Entonces llegaron a una especie de área de servicio, a una explanada de cemento. Había un coche aparcado, un Seat Ibiza rojo con las luces apagadas. La furgoneta se acerca, pasa junto al vehículo, dentro del cual hay un tipo dormido. El cámara bajó y lo filmó con la boca abierta, cayéndosele la baba, sin que el joven se inmutase, pues estaba durmiendo la mona.
—Menudo capullo —dijeron en francés, del que no sé una palabra y a pesar de ello lo entendí perfectamente—. ¿Le robamos el coche? —propusieron mientras regresaban entre risas a la furgoneta.
Rieron y bromearon un poco más acerca del borracho, pero al final decidieron no despertarle, pues podría llamar a la policía.
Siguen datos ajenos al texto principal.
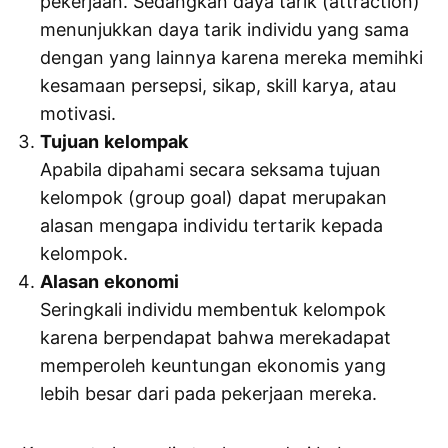
pekerjaan. Sedangkan daya tarik (attraction)
menunjukkan daya tarik individu yang sama
dengan yang lainnya karena mereka memihki
kesamaan persepsi, sikap, skill karya, atau
motivasi.
Tujuan
kelompak
Apabila dipahami secara seksama tujuan
kelompok (group goal) dapat merupakan
alasan mengapa individu tertarik kepada
kelompok.
Alasan
ekonomi
Seringkali individu membentuk kelompok
karena berpendapat bahwa merekadapat
memperoleh keuntungan ekonomis yang
lebih besar dari pada pekerjaan mereka.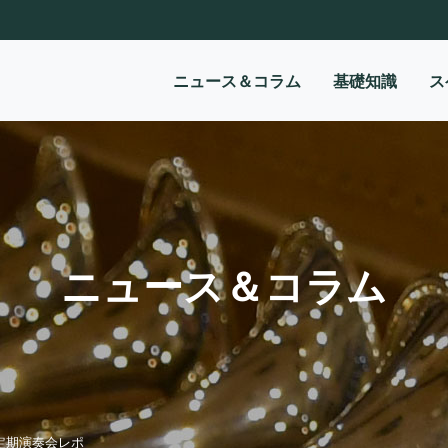
ニュース＆コラム
基礎知識
ス
ニュース＆コラム
定期演奏会レポ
Se dispusieron a pintar el lado trasero del edificio de la antigua área de servicio, decorándolo con sus dibujos y garabatos de principiantes.
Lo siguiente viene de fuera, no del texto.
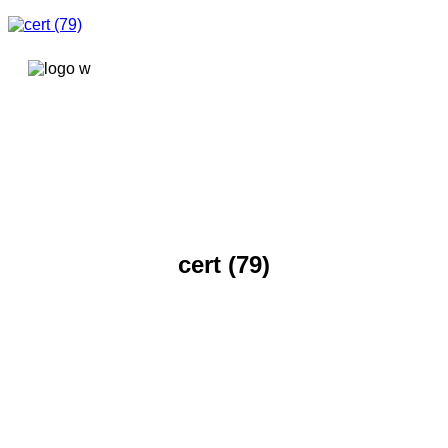
콘텐츠로
건너뛰기
cert (79)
Y entonces desperté y corrí a coger mi iPhone para buscar «Les enfants terribles» en YouTube. Había más de una veintena de vídeos. Y navegando entre ellos, al fin pude hallar aquel vídeo, subido exactamente la mañana siguiente al asesinato de Ilke Bressan. Así que no era un sueño más, era el último intento de Ilke por salvar a Mateo Ferreti, para que fuese exculpado de un crimen que no había cometido. Al fin.
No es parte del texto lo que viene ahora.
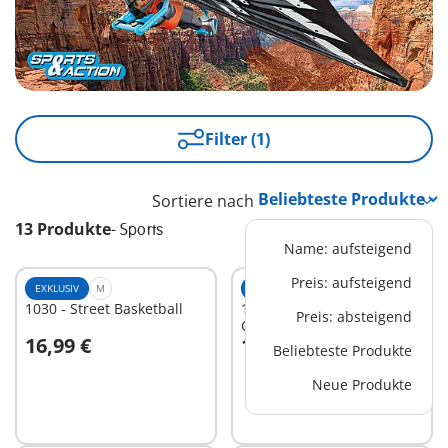
Filter (1)
Sortiere nach
13 Produkte
-
Sports
Name: aufsteigend
Preis: aufsteigend
EXKLUSIV
M
EXKLUSIV
XS
1030 - Street Basketball
1013 - Football-
Preis: absteigend
Cheerleader 2
16,99 €
10,99 €
Beliebteste Produkte
In den Warenkorb
In den Warenkorb
Neue Produkte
Miré mi reloj: eran las ocho y media de la tarde, una hora razonable para molestar a un subinspector de policía para comentarle novedades sobre el caso al que habíamos estado tratando de dar respuesta. Cogí el iPhone y lo apreté tanto entre los dedos que uno de los Angry Birds sacó la lengua ahogado.
No tenía valor para llamarlo después de no haber vuelto a saber nada de él desde… Desde que me había visto con los labios manchados por la sangre de Aníbal, ambos escondidos en el aseo del tanatorio. Aún me angustiaba recordarlo.
Pero debía hablar con él. Tenía que ser capaz de enfrentarlo y decirle lo que acababa de descubrir.
Y lo haría cara a cara. Iría a verlo. Recordaba que durante nuestro viaje en taxi hasta el aeropuerto me había comentado que vivía sobre la pizzería Verga en Chueca. Así pues, me armé del escaso valor que aún poseía y tomé el metro con las piernas temblando como auténtica gelatina.
¿Cómo reaccionaría cuando me viese? ¿Me rechazaría? ¿Me insultaría?
Necesitaba que me escuchara lo suficiente para contarle lo que acababa de soñar y confirmar con mis propios ojos en la red. Pero temía su rechazo, porque estaba segura de que si Eric me despreciaba sería incapaz de sobreponerme. Como había confesado a Aníbal, le amaba. Le amaba a él y solo a él. Aunque mis miedos me hubiesen llevado a tratar de negármelo a mí misma.
Leí la relación de nombres del edificio, que era relativamente moderno, de fachada beis con grandes ventanales blancos, de seis pisos. En el llamador correspondiente al cuarto A se leía: ERIC SERRA O’DONELL Y DAMIÁN GONZÁLEZ FRÍAS. «O’Donell, qué apellido tan exótico», pensé.
Pulsé el botón plateado con el alma tiritando dentro del cuerpo. No hubo respuesta hasta pasados unos segundos.
—¿Quién es? —preguntó una voz masculina que no reconocí.
—¿Está Eric?
—Sube, Teresa —dijo el hombre y la verja metálica se abrió para mí. Iba a decirle que no era Teresa, la agente Gil, supuse, pero había colgado.
Ascendí los cuatro pisos lentamente, con los puños apretados dentro de los bolsillos del vestido, terriblemente angustiada por cuál sería su reacción. Y cuando me hallé frente a la puerta de su apartamento sentí la tentación de echar a correr, de huir, de buscar el número de los abogados de Ferreti y hacerles una llamada anónima para informarles del vídeo. Pero tarde o temprano podrían encontrarme y exigirme unas explicaciones que no tenía, y todo se volvería mucho más complicado.
Mi dedo índice pulsó el timbre y aguardé unos segundos que parecieron eternos. Oí pasos y después que alguien observaba a través de la mirilla.